ANCHORAGE, Alaska - The $750 million Alaska pollock fishery - the largest fishery in the world - has been approved for an eco-label, an industry group said Tuesday.
It took several years to get final approval for the eco-label from the internationally recognized Marine Stewardship Council based in the United Kingdom, said Jim Gilmore, spokesman for the At-Sea Processors Association. The industry group applied in January 2001 to have the Alaska pollock fishery in the Bering Sea evaluated against stringent MSC standards.
The nonprofit group issued its final report Monday.
At-Sea Processors sought the label, in part, to distinguish products made from Alaska pollock in the marketplace. One of its goals is to increase markets in Europe where consumers are more likely to look for eco-labels, Gilmore said.
"Europe is a growth market for us," Gilmore said. "Consumers can be assured that when they eat Alaska pollock, they are selecting a healthy and nutritious product that is also the right environmental choice."
Fisheries that get the MSC eco-label are deemed environmentally friendly. The label lets consumers know that the seafood is not being overfished and was caught in ways that don't hurt the environment.
Alaska salmon was the first fishery in the United States to get MSC certification.
Scientific Certification Systems, Inc. in Emeryville, Calif., conducted the lengthy pollock evaluation. The panel looked at stocks, the environmental effects of the fishery and how effectively it is managed.
In a 278-page report submitted to the MSC, a panel of marine scientists and fishery management experts found that Alaska pollock is responsibly and sustainably managed.
Before certification for Bering Sea pollock is bestowed, the association will have to sign a contract agreeing to make some improvements in the fishery. It also must agree to a five-year full re-evaluation and yearly audits.
The pollock fishery off Alaska's coast accounts annually for approximately one-third of all seafood landings in the United States and is processed primarily by several Seattle-based companies.
Scientists estimate there are approximately 11 million tons of Bering Sea pollock. In 2004, fishermen were allowed to harvest a little less than 1.5 million tons, with most of the fish going into fast-food fish sandwiches, fish sticks and imitation crab products.
Environmental groups have charged that the huge fishery has caused endangered Steller sea lion populations off Alaska's coast to plummet more than 80 percent in the past 30 years. Alaska's approximately 64,000 Steller sea lions rely on pollock, cod and mackerel for food.
The panel made no determination on why sea lions are declining. It did, however, cite 10 areas that need improvement, including continuing efforts to evaluate effects the fishery could be having on sea lions and fur seals.
The environmental group Trustees for Alaska said it plans to file an objection to placing an eco-label on the fishery.

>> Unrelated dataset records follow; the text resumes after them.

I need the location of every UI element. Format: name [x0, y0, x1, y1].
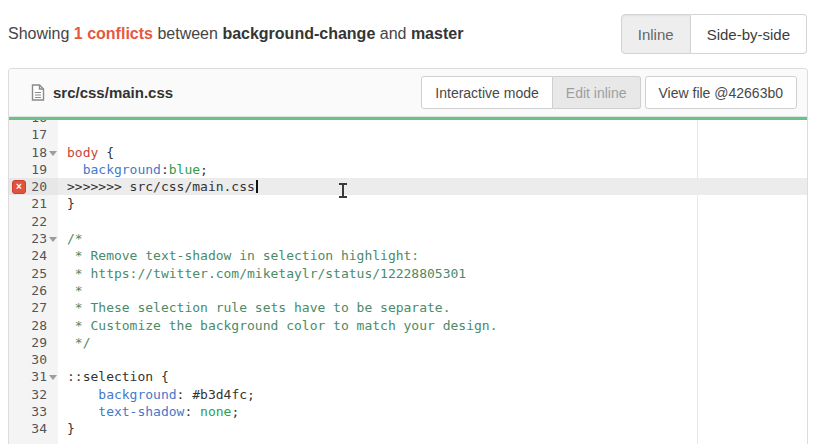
- fold-toggle-icon[interactable]: [49, 375, 57, 380]
- conflict-summary-bar: Showing 1 conflicts between background-c…: [0, 0, 816, 68]
- code-line[interactable]: 31::selection {: [9, 368, 807, 385]
- line-number: 20: [31, 179, 47, 194]
- code-editor[interactable]: 161718body {19 background:blue;×20>>>>>>…: [9, 120, 807, 444]
- line-number: 28: [31, 318, 47, 333]
- conflict-count: 1 conflicts: [74, 25, 153, 42]
- gutter-cell[interactable]: ×20: [9, 178, 58, 195]
- line-number: 34: [31, 421, 47, 436]
- line-number: 29: [31, 335, 47, 350]
- line-number: 30: [31, 352, 47, 367]
- edit-inline-button[interactable]: Edit inline: [553, 76, 641, 109]
- conflict-summary-text: Showing 1 conflicts between background-c…: [8, 25, 463, 43]
- code-line[interactable]: 23/*: [9, 230, 807, 247]
- gutter-cell[interactable]: 19: [9, 161, 58, 178]
- code-line[interactable]: 22: [9, 213, 807, 230]
- file-icon: [31, 84, 45, 101]
- code-line[interactable]: 19 background:blue;: [9, 161, 807, 178]
- code-line[interactable]: ×20>>>>>>> src/css/main.css: [9, 178, 807, 195]
- summary-between: between: [157, 25, 218, 42]
- code-line-text[interactable]: background: #b3d4fc;: [58, 386, 255, 403]
- code-line-text[interactable]: background:blue;: [58, 161, 208, 178]
- gutter-cell[interactable]: 17: [9, 126, 58, 143]
- gutter-cell[interactable]: 24: [9, 247, 58, 264]
- view-file-button[interactable]: View file @42663b0: [645, 76, 797, 109]
- line-number: 21: [31, 196, 47, 211]
- gutter-cell[interactable]: 32: [9, 386, 58, 403]
- code-line-text[interactable]: */: [58, 334, 90, 351]
- code-line-text[interactable]: * These selection rule sets have to be s…: [58, 299, 451, 316]
- code-lines: 161718body {19 background:blue;×20>>>>>>…: [9, 120, 807, 438]
- code-line-text[interactable]: /*: [58, 230, 83, 247]
- line-number: 33: [31, 404, 47, 419]
- edit-mode-toggle: Interactive mode Edit inline: [421, 76, 640, 109]
- view-mode-toggle: Inline Side-by-side: [621, 14, 807, 54]
- ibeam-mouse-cursor: [338, 183, 347, 198]
- code-line[interactable]: 30: [9, 351, 807, 368]
- code-line-text[interactable]: [58, 351, 67, 368]
- code-line-text[interactable]: * Customize the background color to matc…: [58, 317, 497, 334]
- code-line[interactable]: 17: [9, 126, 807, 143]
- code-line-text[interactable]: [58, 213, 67, 230]
- code-line-text[interactable]: text-shadow: none;: [58, 403, 239, 420]
- code-line[interactable]: 32 background: #b3d4fc;: [9, 386, 807, 403]
- gutter-cell[interactable]: 23: [9, 230, 58, 247]
- line-number: 25: [31, 266, 47, 281]
- line-number: 32: [31, 387, 47, 402]
- target-branch-name: master: [411, 25, 463, 42]
- code-line-text[interactable]: }: [58, 195, 75, 212]
- gutter-cell[interactable]: 30: [9, 351, 58, 368]
- code-line[interactable]: 24 * Remove text-shadow in selection hig…: [9, 247, 807, 264]
- source-branch-name: background-change: [222, 25, 375, 42]
- text-caret: [256, 180, 258, 193]
- code-line[interactable]: 21}: [9, 195, 807, 212]
- file-header-actions: Interactive mode Edit inline View file @…: [421, 76, 797, 109]
- code-line[interactable]: 26 *: [9, 282, 807, 299]
- file-header: src/css/main.css Interactive mode Edit i…: [9, 69, 807, 117]
- gutter-cell[interactable]: 28: [9, 317, 58, 334]
- line-number: 18: [31, 145, 47, 160]
- gutter-cell[interactable]: 29: [9, 334, 58, 351]
- summary-and: and: [380, 25, 407, 42]
- code-line-text[interactable]: ::selection {: [58, 368, 169, 385]
- code-line-text[interactable]: >>>>>>> src/css/main.css: [58, 178, 258, 195]
- file-path: src/css/main.css: [53, 84, 173, 101]
- file-panel: src/css/main.css Interactive mode Edit i…: [8, 68, 808, 444]
- gutter-cell[interactable]: 34: [9, 420, 58, 437]
- gutter-cell[interactable]: 25: [9, 265, 58, 282]
- gutter-cell[interactable]: 31: [9, 368, 58, 385]
- fold-toggle-icon[interactable]: [49, 151, 57, 156]
- gutter-cell[interactable]: 18: [9, 144, 58, 161]
- code-line[interactable]: 28 * Customize the background color to m…: [9, 317, 807, 334]
- line-number: 22: [31, 214, 47, 229]
- code-line-text[interactable]: * https://twitter.com/miketaylr/status/1…: [58, 265, 466, 282]
- side-by-side-view-button[interactable]: Side-by-side: [691, 14, 807, 54]
- code-line[interactable]: 27 * These selection rule sets have to b…: [9, 299, 807, 316]
- gutter-cell[interactable]: 21: [9, 195, 58, 212]
- code-line-text[interactable]: }: [58, 420, 75, 437]
- inline-view-button[interactable]: Inline: [621, 14, 691, 54]
- gutter-cell[interactable]: 26: [9, 282, 58, 299]
- code-line-text[interactable]: *: [58, 282, 83, 299]
- summary-prefix: Showing: [8, 25, 69, 42]
- line-number: 27: [31, 300, 47, 315]
- code-line-text[interactable]: * Remove text-shadow in selection highli…: [58, 247, 419, 264]
- line-number: 26: [31, 283, 47, 298]
- code-line[interactable]: 18body {: [9, 144, 807, 161]
- line-number: 31: [31, 369, 47, 384]
- error-icon: ×: [12, 180, 26, 194]
- gutter-cell[interactable]: 33: [9, 403, 58, 420]
- fold-toggle-icon[interactable]: [49, 237, 57, 242]
- code-line-text[interactable]: [58, 126, 67, 143]
- gutter-cell[interactable]: 27: [9, 299, 58, 316]
- line-number: 16: [31, 120, 47, 125]
- line-number: 23: [31, 231, 47, 246]
- code-line[interactable]: 34}: [9, 420, 807, 437]
- line-number: 24: [31, 248, 47, 263]
- gutter-cell[interactable]: 22: [9, 213, 58, 230]
- code-line[interactable]: 29 */: [9, 334, 807, 351]
- interactive-mode-button[interactable]: Interactive mode: [421, 76, 553, 109]
- code-line[interactable]: 33 text-shadow: none;: [9, 403, 807, 420]
- code-line-text[interactable]: body {: [58, 144, 114, 161]
- code-line[interactable]: 25 * https://twitter.com/miketaylr/statu…: [9, 265, 807, 282]
- line-number: 19: [31, 162, 47, 177]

"I find it astonishing that the Marine Stewardship Council can certify the pollock fishery considering all the controversy and litigation that the fishery has been the subject of," said legal consultant Stacey Marz. "There are so many areas I think they got wrong."
The World Wildlife Fund said while concerns remain about the fishery's impact on marine mammals, it is confident that that areas of concern cited in the report will be addressed.
"We are confident that the recommendations will be followed," said Scott Burns, director of the WWF's marine conservation program. "Today's recommendation opens the door to public recognition of what's right about a fishery and to public support for changes to lessen its impact on the marine environment."
The MSC, now independent, was created in 1997 out of a partnership between the WWF and Unilever, a food, home and personal care product company. More than 200 products now carry the MSC label available to consumers in 17 countries.